Ben bu mektubu size, dışarıdan içeriye bakmanın zorluğundan utanarak ve içeriden dışarıyı hayal etmenin verdiği büyük bir güç olduğunu umarak yazıyorum.

Ve diyorum ki iyi ki umut diye bir şey öğrenmişiz.


Sahi, umudu biz bu korkunç dünyada, kalbimizi defalarca kıran bu hayatta, nereden öğrendik ve nasıl bugüne kadar getirdik?

Bu sorunun cevabını senin Sevgi Soysal’a yazdığın mektupla hemen hatırlıyorum. Sevdiğimiz, güvendiğimiz, aklına ve kalbine ve cesaretine ve sözüne ve kalemine hayran olduğumuz gözü pek insanların defalarca hapislere girip çıktığı ve doğruyu söylemekten hiç yılmadığı bir iklimde büyümüş çocuklarız hepimiz.

Biz onlardan öldürmeyen yaranın güçlendirdiğini öğrendik. Ama, ihmal edilen, küçümsenen yaraların nelere mâl olduğunu deneyimlemek de maalesef, bize, size düştü.
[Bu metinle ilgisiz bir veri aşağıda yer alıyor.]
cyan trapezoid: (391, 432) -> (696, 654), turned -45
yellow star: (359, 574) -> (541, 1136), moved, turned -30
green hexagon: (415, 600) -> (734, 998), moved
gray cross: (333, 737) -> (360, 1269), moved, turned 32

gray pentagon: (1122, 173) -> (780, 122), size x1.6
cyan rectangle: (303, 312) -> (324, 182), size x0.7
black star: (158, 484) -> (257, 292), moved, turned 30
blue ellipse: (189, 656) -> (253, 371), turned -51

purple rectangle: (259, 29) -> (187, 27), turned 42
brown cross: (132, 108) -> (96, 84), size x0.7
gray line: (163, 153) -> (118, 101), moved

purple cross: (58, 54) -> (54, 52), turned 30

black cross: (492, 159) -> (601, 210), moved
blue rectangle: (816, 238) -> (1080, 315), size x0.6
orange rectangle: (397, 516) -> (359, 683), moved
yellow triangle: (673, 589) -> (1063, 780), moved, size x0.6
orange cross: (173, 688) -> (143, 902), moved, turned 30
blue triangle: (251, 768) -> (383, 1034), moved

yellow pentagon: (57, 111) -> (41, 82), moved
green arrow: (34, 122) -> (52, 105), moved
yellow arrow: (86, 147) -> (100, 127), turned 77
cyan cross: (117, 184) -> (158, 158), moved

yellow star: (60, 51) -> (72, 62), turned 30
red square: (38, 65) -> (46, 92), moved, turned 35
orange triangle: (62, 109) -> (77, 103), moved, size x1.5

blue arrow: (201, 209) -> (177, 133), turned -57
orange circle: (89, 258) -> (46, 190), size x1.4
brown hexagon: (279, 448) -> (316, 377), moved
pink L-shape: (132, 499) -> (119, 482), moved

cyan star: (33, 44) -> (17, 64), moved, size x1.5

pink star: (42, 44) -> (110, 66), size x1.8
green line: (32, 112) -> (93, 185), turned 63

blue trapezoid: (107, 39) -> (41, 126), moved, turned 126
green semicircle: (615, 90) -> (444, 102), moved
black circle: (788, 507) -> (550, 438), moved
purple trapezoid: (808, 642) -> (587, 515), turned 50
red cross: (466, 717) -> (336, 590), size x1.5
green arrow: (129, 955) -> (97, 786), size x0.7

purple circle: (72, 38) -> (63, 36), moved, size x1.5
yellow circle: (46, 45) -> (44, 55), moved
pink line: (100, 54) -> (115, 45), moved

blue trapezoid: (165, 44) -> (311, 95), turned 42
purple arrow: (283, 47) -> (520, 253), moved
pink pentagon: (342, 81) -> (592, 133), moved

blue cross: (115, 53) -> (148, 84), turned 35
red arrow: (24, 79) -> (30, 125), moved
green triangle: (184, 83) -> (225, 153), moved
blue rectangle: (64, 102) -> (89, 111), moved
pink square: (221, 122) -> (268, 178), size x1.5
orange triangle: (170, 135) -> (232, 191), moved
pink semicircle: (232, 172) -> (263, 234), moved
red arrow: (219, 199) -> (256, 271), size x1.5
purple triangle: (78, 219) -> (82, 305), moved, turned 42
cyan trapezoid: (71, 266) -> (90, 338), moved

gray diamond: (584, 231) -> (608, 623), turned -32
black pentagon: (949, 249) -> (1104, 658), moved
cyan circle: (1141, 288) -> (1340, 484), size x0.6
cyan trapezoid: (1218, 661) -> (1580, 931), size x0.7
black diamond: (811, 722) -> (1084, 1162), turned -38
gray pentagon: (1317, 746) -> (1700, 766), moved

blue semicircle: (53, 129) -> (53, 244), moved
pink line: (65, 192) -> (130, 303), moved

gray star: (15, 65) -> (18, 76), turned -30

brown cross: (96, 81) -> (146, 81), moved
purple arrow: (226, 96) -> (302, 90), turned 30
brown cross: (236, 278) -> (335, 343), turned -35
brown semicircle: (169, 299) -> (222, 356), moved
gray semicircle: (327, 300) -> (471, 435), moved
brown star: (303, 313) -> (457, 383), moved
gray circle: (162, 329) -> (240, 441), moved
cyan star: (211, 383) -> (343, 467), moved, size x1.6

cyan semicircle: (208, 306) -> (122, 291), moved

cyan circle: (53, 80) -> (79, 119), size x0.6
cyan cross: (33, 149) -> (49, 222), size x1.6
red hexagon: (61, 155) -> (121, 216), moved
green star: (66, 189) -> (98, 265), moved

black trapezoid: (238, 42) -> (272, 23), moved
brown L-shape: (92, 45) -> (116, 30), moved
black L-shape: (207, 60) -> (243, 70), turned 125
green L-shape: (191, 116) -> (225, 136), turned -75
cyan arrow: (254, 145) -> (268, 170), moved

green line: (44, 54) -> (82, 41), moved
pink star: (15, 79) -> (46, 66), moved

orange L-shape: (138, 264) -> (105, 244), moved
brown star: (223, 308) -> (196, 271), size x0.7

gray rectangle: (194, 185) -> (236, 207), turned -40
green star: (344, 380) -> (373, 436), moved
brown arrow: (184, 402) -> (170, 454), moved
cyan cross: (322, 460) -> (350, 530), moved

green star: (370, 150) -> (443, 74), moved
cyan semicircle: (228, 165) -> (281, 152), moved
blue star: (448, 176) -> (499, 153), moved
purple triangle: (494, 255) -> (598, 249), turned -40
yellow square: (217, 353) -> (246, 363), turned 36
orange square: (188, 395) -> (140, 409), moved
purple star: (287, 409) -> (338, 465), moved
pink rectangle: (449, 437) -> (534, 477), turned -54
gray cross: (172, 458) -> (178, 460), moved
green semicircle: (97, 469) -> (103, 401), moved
Şimdi o kronik yaradan güçlenmekle kalmayıp tamamen kurtulmanın da yollarını bulma çağında, siz içeride biz dışarıda çığlık çığlığa yeni bir dünyanın, yeni bir düzenin ısrarında diretiyoruz, direniyoruz.

Şu anda bu mektubu size, içimizde ateşi hiç sönmeyen direnişin ve diretmenin dev kalbi olmuş o küçücük parktan yazıyorum.
Aylardan ekim, mevsimlerden sonbahar, zamanlardan rezalet, anlamlardan kıyamet; önümüzde itirazlara, değişimlere, yeniliklere gebe olduğunu düşünmekte inadına ısrar ettiğimiz sisli bir gelecek...

Hava geçenlerde çok sıcaktı. Şu anda buz gibi. Sabah yağmur yağacaktı, akşama doğru bulutlar dağılacak gibi. Deli bir rüzgar, bir esiyor, bir diniyor. Her esişinde, ayaklarımın dibine ağaçlardan renk renk yapraklar düşüyor. Rüzgar eserken üşüyorum, dinince sıcak basıyor. Üzerimdekileri bir
çıkarıyorum, bir giyiyorum. Ve bundan hiç gocunmuyorum. İyi ki değişim diye bir şey var, diyorum. İyi ki hep çok soğuk ve hep çok sıcak değil. Baharlar güzel diyorum. Geçişler kıymetli. Dönüşüm elzem.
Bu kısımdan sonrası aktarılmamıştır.